威ありて猛からずの伊織は、晴翔よりも物腰が柔らかいので、怯える人の交渉に適している。晴翔は口を挟まず、話をするのは伊織に任せようと思い、自分は松平を観察した。


「私は人様の恨みを買った事なんてありませんよ、小心者で他人に意見することすらできないくらいです、一目でお分かりになるでしょう?商いだって世の為人の為と働いていますから感謝はされても、命を狙われるほど恨まれるなんて考えられませんよ」松平は震える手で額の汗をぬぐった。


「もし何か厄介なことに、巻き込まれているのだとしたら、事件が解決するまでの間、黒岡軍が護衛をすることも可能です」内心苛立っていたが、伊織は落ち着いた態度を崩さなかった。


「いえいえ、黒岡軍の護衛だなんて滅相もございません、私ごときにお手を煩わせるようなことは恐れ多いことでございます」松平は視線を引き戸に向け、今すぐにでもあそこから出ていきたいと思っているようだった。


「ささいなことでも構いませんよ、何か心当たりがおありのようにお見受けします。話していただけませんか?力になれると思います」


「何か誤解をしているようですね、私には心当たりなど全くありませんよ」


「事が起きてからでは、守ることができないかもしれません。手遅れになる前に話しておいた方がよいのではありませんか?」


「心配には及びません。もし万が一厄介なことが起きたとしても、多少腕の立つ門番が居りますゆえ、なんの危険もございません」焦った松平はやけに早口になった。


その『厄介なこと』については頑として話さないつもりらしいと分かると、晴翔は律と目を合わせた。

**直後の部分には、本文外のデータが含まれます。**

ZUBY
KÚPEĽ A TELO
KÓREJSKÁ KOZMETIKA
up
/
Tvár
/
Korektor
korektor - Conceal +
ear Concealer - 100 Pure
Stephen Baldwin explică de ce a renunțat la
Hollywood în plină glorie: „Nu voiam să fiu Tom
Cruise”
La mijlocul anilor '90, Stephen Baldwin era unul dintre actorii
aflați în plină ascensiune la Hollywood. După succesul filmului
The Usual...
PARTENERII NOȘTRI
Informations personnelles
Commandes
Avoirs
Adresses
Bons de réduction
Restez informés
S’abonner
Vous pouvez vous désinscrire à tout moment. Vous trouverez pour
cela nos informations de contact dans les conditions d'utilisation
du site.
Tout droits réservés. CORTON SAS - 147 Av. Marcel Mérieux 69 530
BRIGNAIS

晴翔に視線を投げかけられた律は、招き猫は手に入ったしこれ以上脅したり宥めたりしても時間を無駄に使うだけだ、何かあった時の為に見張りを置いておけばいいだろう、松平が何を隠しているのかは気になるところだが、それも招き猫を追っていけばその内分かることだと考えて、晴翔に頷いてみせた。


晴翔が松平に言った。「それでは松平殿、もし何か思い出しましたら、黒岡軍にお知らせください」


「分かりました。ご心配いただきありがとうございます」やっと解放されると思い松平は急いで立ち上がって引き戸を開くと出口まで見送った。

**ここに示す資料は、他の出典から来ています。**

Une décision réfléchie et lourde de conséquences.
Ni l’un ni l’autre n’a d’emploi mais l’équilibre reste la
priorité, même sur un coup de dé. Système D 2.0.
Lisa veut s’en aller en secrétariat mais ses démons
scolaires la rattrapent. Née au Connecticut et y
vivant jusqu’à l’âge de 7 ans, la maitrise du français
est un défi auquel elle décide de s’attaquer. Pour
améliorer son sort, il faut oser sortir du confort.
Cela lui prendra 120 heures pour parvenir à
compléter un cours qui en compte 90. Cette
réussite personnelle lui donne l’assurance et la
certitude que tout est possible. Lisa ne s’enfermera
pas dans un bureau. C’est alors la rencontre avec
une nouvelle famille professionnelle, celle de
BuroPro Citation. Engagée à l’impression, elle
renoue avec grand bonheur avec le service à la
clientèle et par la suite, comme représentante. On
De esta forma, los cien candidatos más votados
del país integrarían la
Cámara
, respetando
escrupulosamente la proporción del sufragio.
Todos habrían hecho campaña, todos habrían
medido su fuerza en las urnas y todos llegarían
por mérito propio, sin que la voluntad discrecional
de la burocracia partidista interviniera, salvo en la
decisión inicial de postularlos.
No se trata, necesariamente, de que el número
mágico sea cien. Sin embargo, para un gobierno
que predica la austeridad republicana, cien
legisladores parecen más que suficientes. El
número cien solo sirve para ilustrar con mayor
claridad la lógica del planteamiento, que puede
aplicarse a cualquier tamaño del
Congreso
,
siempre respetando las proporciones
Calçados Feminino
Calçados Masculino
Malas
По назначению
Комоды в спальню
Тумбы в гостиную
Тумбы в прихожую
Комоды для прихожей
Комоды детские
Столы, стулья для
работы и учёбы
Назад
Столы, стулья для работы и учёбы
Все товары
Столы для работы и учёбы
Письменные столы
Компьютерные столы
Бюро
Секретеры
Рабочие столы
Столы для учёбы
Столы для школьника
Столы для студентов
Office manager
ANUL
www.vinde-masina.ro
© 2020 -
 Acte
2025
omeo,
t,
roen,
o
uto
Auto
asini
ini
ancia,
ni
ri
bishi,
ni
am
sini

松平の屋敷を出てから律が言った。「あいつ嘘がとんでもなく下手くそだったな」

「恐らく何らかの理由で桝谷家と松平家を全滅させたかった誰かがいるのでしょう。それが誰なのか、松平は見当がついているようでしたが、言いたくない理由がある——どんな理由なのか気になるところですね」伊織が言った。

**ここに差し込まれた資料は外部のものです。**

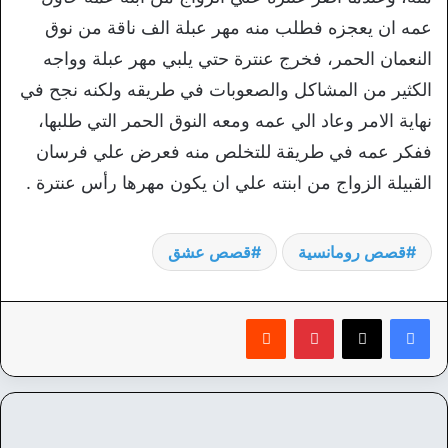
عمه ان يعجزه فطلب منه مهر عبلة الف ناقة من نوق
النعمان الحمر، فخرج عنترة حتي يلبي مهر عبلة وواجه
الكثير من المشاكل والصعوبات في طريقه ولكنه نجح في
نهاية الامر وعاد الي عمه ومعه النوق الحمر التي طلبها،
ففكر عمه في طريقة للتخلص منه فعرض علي فرسان
القبيلة الزواج من ابنته علي ان يكون مهرها رأس عنترة .
قصص رومانسية
قصص عشق
بينتيريست
‏Reddit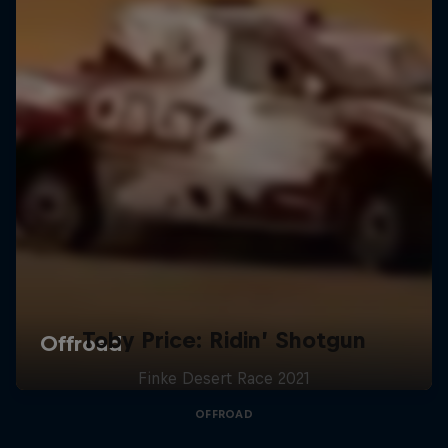
Toby Price: Ridin’ Shotgun
Finke Desert Race 2021
OFFROAD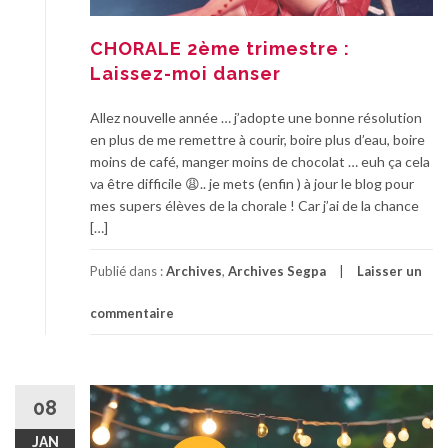
CHORALE 2ème trimestre :
Laissez-moi danser
Allez nouvelle année … j’adopte une bonne résolution
en plus de me remettre à courir, boire plus d’eau, boire
moins de café, manger moins de chocolat … euh ça cela
va être difficile 😩.. je mets (enfin ) à jour le blog pour
mes supers élèves de la chorale ! Car j’ai de la chance
[…]
Publié dans :
Archives
,
Archives Segpa
Laisser un
commentaire
08
JAN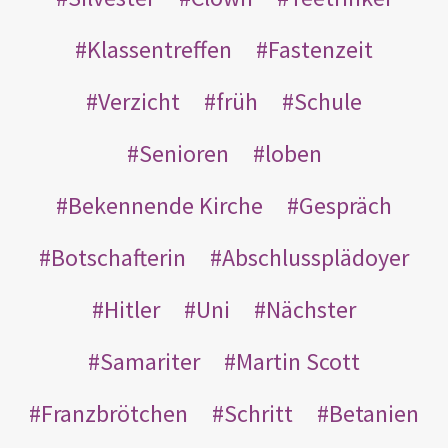
Klassentreffen
Fastenzeit
Verzicht
früh
Schule
Senioren
loben
Bekennende Kirche
Gespräch
Botschafterin
Abschlussplädoyer
Hitler
Uni
Nächster
Samariter
Martin Scott
Franzbrötchen
Schritt
Betanien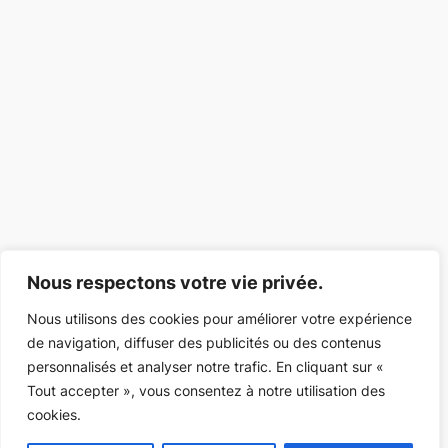
Nous respectons votre vie privée.
Nous utilisons des cookies pour améliorer votre expérience
de navigation, diffuser des publicités ou des contenus
personnalisés et analyser notre trafic. En cliquant sur «
Tout accepter », vous consentez à notre utilisation des
cookies.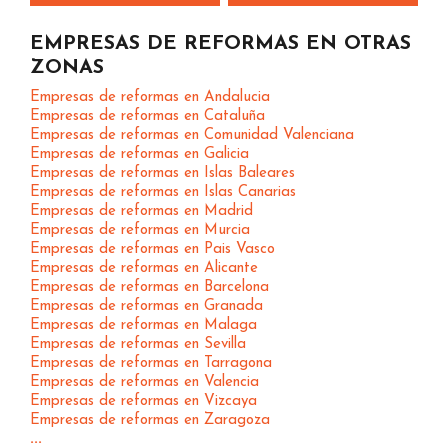
EMPRESAS DE REFORMAS EN OTRAS
ZONAS
Empresas de reformas en Andalucia
Empresas de reformas en Cataluña
Empresas de reformas en Comunidad Valenciana
Empresas de reformas en Galicia
Empresas de reformas en Islas Baleares
Empresas de reformas en Islas Canarias
Empresas de reformas en Madrid
Empresas de reformas en Murcia
Empresas de reformas en Pais Vasco
Empresas de reformas en Alicante
Empresas de reformas en Barcelona
Empresas de reformas en Granada
Empresas de reformas en Malaga
Empresas de reformas en Sevilla
Empresas de reformas en Tarragona
Empresas de reformas en Valencia
Empresas de reformas en Vizcaya
Empresas de reformas en Zaragoza
...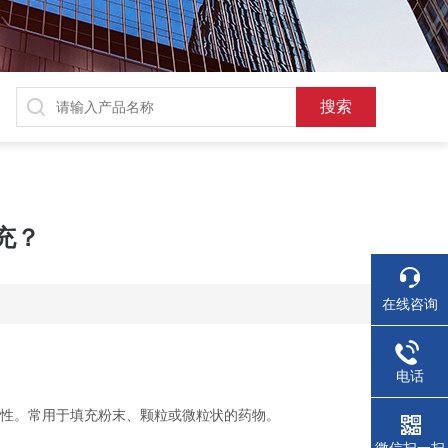
充？
在线咨询
电话
定性。常用于填充粉末、颗粒或微粒状的药物。
微信扫一扫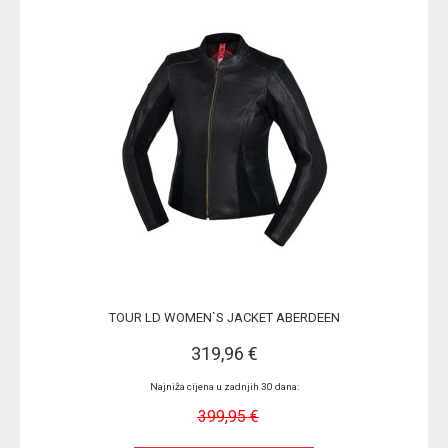
TOUR LD WOMEN`S JACKET ABERDEEN
319,96 €
Najniža cijena u zadnjih 30 dana:
399,95 €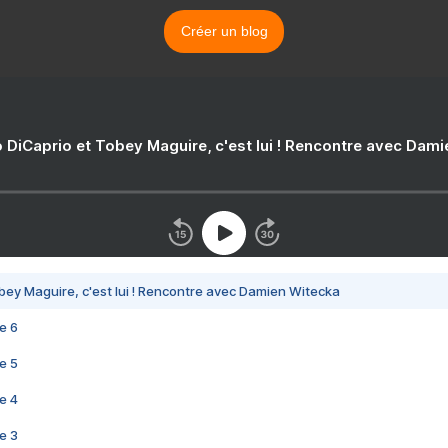
Créer un blog
 DiCaprio et Tobey Maguire, c'est lui ! Rencontre avec Dam
bey Maguire, c'est lui ! Rencontre avec Damien Witecka
e 6
e 5
e 4
e 3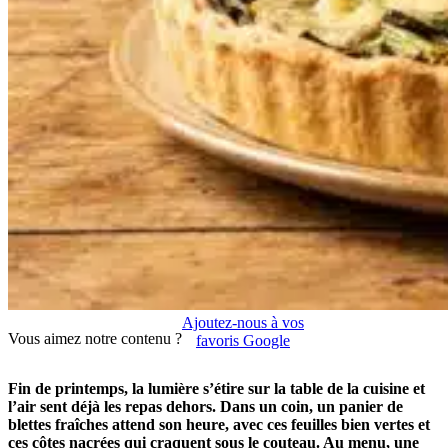
Ajoutez-nous à vos
Vous aimez notre contenu ?
favoris Google
Fin de printemps, la lumière s’étire sur la table de la cuisine et
l’air sent déjà les repas dehors. Dans un coin, un panier de
blettes fraîches attend son heure, avec ces feuilles bien vertes et
ces côtes nacrées qui craquent sous le couteau. Au menu, une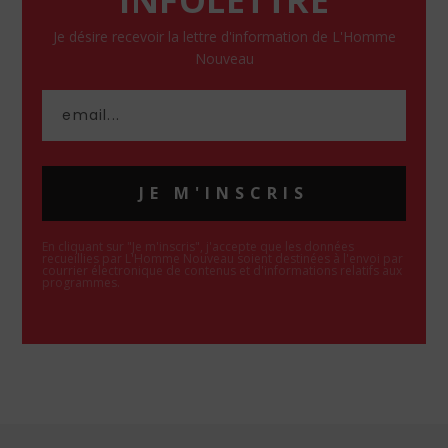
INFOLETTRE
Je désire recevoir la lettre d'information de L'Homme
Nouveau
JE M'INSCRIS
En cliquant sur "Je m'inscris", j'accepte que les données
recueillies par L'Homme Nouveau soient destinées à l'envoi par
courrier électronique de contenus et d'informations relatifs aux
programmes.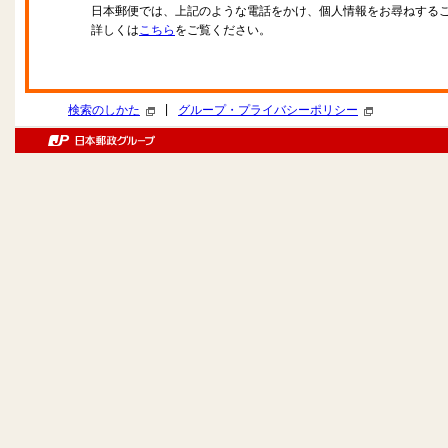
日本郵便では、上記のような電話をかけ、個人情報をお尋ねする
詳しくは
こちら
をご覧ください。
|
検索のしかた
グループ・プライバシーポリシー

颯真は一連の事件がどう繋がるのか見えなかった。「桝谷家は〈北洲〉で呉服屋、松平家は〈込田〉で斡旋業、距離も離れているし家業に繋がりがあるようには思えません」


律が晴翔に訊いた。「大佐は桝谷仁と面識があるけど、松平文章とは面識ないのか?」


「ないと思う。隠し事が何であれ、命を狙われている理由を頑なに言わないのは、軍に知られるとまずいことなのだろう、桝谷仁も松平文章も、軍に隠さなければならないような悪事を自ら考える人物には見えない。2人とも誰かに仕えていると言ったほうがしっくりくるだろう。ほかに首謀者がいるんじゃないだろうか」


伊織は、大勢が惨殺されるほどの悪事とは、いったいどんなことだろうかと考えた。

「招き猫を放った犯人の目的は何でしょうか。復讐がしたいのか、それとも邪魔者を消したいのか」


律が言った。「松平の命が狙われているのなら、このまま放っておくことはできないし、黒幕と接触を図ろうとするかもしれない、黒岡軍から人を出せないかな?聞き込みが上手い兵士がいいな」


晴翔が答えた。「そうだな、伊織、悠成と光輝と慶と奏多はそろそろ〈黒岡〉に戻ってきている頃だろう、帰って来て早々悪いが、松平家の見張りと、松平文章が何を隠しているのか探るように伝えてくれ」


「承知しました」伊織は晴翔の指示を布の電信盤に書き込んだ。